DESCRIPTION OF THE TASK: Each of the lines below must be retyped character for character.

** DATA TO PROCESS follows **

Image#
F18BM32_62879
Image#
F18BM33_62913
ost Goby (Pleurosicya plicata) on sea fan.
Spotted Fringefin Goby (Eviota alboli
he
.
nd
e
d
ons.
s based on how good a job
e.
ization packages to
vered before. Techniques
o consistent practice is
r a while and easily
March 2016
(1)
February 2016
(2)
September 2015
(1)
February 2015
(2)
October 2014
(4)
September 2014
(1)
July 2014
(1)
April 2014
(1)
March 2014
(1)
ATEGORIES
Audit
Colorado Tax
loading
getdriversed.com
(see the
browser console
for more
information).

** End of DATA TO PROCESS **

YOUR RESPONSE:
Image#
F18BM32_62879
Image#
F18BM33_62913
ost Goby (Pleurosicya plicata) on sea fan.
Spotted Fringefin Goby (Eviota alboli
he
.
nd
e
d
ons.
s based on how good a job
e.
ization packages to
vered before. Techniques
o consistent practice is
r a while and easily
March 2016
(1)
February 2016
(2)
September 2015
(1)
February 2015
(2)
October 2014
(4)
September 2014
(1)
July 2014
(1)
April 2014
(1)
March 2014
(1)
ATEGORIES
Audit
Colorado Tax
loading
getdriversed.com
(see the
browser console
for more
information).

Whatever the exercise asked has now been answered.